## Instructions for the task
Your output should be the lines of the data that follow, reproduced exactly from the first through the line bearing "ONDER €25 MEEPAKKEN".

Collected data:
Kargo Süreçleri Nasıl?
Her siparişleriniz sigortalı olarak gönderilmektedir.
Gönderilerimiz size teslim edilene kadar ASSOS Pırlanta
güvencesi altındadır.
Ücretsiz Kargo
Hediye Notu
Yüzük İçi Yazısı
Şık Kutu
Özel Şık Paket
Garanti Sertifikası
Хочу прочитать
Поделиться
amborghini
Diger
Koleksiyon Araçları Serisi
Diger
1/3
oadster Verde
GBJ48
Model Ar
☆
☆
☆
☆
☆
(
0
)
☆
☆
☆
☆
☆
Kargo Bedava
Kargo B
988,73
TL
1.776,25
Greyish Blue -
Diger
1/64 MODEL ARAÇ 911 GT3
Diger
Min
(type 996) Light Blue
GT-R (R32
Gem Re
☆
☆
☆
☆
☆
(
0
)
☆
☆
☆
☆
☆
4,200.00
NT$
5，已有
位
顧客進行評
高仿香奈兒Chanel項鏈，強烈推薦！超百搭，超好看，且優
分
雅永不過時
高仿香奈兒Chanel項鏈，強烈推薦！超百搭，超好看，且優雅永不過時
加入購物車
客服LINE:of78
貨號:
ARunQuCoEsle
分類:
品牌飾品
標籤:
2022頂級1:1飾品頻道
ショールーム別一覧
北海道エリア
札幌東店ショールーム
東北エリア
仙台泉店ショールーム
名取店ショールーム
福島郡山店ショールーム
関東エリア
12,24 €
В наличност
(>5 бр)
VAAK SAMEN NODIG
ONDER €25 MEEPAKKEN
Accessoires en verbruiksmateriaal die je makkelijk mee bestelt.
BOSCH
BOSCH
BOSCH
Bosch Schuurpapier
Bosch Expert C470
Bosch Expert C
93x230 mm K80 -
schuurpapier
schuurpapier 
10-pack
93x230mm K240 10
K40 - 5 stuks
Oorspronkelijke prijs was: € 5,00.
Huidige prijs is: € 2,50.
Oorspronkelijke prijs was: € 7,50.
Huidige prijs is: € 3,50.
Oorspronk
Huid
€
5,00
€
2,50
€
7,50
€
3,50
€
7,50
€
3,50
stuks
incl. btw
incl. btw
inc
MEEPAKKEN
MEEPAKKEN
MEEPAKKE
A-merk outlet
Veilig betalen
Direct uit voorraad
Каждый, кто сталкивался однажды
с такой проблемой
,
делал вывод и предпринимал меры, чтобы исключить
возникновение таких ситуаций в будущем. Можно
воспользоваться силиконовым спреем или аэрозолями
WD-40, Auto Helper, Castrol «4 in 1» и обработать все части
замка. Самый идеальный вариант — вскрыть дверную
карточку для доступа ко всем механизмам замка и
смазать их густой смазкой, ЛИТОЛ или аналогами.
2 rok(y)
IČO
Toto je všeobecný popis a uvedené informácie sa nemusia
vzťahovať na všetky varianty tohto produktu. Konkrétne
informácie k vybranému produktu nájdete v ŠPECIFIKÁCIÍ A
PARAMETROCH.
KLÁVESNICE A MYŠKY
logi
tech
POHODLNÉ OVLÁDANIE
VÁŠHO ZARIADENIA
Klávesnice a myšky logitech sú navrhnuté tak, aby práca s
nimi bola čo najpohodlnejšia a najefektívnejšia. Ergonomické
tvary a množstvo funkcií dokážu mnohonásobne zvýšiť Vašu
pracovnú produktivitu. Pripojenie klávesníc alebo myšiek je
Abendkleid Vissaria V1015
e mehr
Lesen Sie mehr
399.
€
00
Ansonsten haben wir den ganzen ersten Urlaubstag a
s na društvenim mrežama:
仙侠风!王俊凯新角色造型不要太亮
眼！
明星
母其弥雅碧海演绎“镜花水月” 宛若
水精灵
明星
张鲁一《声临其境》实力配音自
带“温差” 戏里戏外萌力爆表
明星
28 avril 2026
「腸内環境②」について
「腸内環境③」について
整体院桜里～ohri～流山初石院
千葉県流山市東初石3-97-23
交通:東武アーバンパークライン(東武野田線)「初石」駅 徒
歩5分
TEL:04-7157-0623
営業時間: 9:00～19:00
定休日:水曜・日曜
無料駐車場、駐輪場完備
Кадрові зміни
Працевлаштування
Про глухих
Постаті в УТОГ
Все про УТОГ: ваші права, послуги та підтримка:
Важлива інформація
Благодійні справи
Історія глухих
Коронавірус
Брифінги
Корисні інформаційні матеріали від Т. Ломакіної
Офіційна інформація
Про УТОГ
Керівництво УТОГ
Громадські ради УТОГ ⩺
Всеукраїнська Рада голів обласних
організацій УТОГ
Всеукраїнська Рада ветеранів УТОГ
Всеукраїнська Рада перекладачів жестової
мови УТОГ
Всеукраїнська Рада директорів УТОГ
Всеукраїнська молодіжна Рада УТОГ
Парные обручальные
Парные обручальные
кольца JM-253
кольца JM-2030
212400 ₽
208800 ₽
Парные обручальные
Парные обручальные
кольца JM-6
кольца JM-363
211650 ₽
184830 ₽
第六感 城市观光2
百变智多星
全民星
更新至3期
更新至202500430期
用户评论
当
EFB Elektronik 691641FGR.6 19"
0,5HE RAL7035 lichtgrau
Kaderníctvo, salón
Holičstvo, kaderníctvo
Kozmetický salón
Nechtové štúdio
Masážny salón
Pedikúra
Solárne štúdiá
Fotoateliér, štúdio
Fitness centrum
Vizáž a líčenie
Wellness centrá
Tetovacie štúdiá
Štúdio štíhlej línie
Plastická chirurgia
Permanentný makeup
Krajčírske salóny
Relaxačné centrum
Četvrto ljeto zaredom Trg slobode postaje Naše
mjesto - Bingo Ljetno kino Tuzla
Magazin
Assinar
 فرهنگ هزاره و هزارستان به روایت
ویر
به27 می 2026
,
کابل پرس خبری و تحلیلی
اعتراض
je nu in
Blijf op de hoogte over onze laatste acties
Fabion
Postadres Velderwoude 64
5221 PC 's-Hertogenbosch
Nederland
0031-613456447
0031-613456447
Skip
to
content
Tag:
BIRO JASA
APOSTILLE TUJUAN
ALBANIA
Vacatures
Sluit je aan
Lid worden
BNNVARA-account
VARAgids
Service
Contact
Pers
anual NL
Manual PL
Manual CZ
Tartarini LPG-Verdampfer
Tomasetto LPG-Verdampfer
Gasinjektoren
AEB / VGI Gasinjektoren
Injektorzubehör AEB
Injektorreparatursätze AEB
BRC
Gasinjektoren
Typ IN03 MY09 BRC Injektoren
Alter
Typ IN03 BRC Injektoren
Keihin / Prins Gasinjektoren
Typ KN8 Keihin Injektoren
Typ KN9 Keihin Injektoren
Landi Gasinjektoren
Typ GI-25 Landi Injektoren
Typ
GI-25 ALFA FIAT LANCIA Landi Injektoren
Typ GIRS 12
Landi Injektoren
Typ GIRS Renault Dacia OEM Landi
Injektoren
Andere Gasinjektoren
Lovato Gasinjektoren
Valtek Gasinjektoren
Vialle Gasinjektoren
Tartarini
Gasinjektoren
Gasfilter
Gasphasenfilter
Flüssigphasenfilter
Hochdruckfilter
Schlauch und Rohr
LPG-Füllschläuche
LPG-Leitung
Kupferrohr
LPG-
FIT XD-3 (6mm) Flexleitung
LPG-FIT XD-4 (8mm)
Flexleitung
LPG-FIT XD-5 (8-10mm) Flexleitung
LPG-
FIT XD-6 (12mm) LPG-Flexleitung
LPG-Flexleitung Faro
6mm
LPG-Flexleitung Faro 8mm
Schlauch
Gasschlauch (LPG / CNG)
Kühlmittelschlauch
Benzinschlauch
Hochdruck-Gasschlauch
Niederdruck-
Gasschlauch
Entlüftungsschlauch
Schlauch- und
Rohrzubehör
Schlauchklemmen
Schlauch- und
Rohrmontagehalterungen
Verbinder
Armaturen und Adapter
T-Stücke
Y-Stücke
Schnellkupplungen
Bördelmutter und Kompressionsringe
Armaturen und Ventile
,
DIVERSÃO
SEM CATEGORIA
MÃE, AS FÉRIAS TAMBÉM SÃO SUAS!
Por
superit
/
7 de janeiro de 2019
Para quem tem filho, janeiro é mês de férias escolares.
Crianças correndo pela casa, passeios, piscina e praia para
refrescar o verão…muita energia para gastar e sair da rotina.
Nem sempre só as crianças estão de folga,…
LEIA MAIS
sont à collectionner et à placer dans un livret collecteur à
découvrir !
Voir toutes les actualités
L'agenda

## Task response
Kargo Süreçleri Nasıl?
Her siparişleriniz sigortalı olarak gönderilmektedir.
Gönderilerimiz size teslim edilene kadar ASSOS Pırlanta
güvencesi altındadır.
Ücretsiz Kargo
Hediye Notu
Yüzük İçi Yazısı
Şık Kutu
Özel Şık Paket
Garanti Sertifikası
Хочу прочитать
Поделиться
amborghini
Diger
Koleksiyon Araçları Serisi
Diger
1/3
oadster Verde
GBJ48
Model Ar
☆
☆
☆
☆
☆
(
0
)
☆
☆
☆
☆
☆
Kargo Bedava
Kargo B
988,73
TL
1.776,25
Greyish Blue -
Diger
1/64 MODEL ARAÇ 911 GT3
Diger
Min
(type 996) Light Blue
GT-R (R32
Gem Re
☆
☆
☆
☆
☆
(
0
)
☆
☆
☆
☆
☆
4,200.00
NT$
5，已有
位
顧客進行評
高仿香奈兒Chanel項鏈，強烈推薦！超百搭，超好看，且優
分
雅永不過時
高仿香奈兒Chanel項鏈，強烈推薦！超百搭，超好看，且優雅永不過時
加入購物車
客服LINE:of78
貨號:
ARunQuCoEsle
分類:
品牌飾品
標籤:
2022頂級1:1飾品頻道
ショールーム別一覧
北海道エリア
札幌東店ショールーム
東北エリア
仙台泉店ショールーム
名取店ショールーム
福島郡山店ショールーム
関東エリア
12,24 €
В наличност
(>5 бр)
VAAK SAMEN NODIG
ONDER €25 MEEPAKKEN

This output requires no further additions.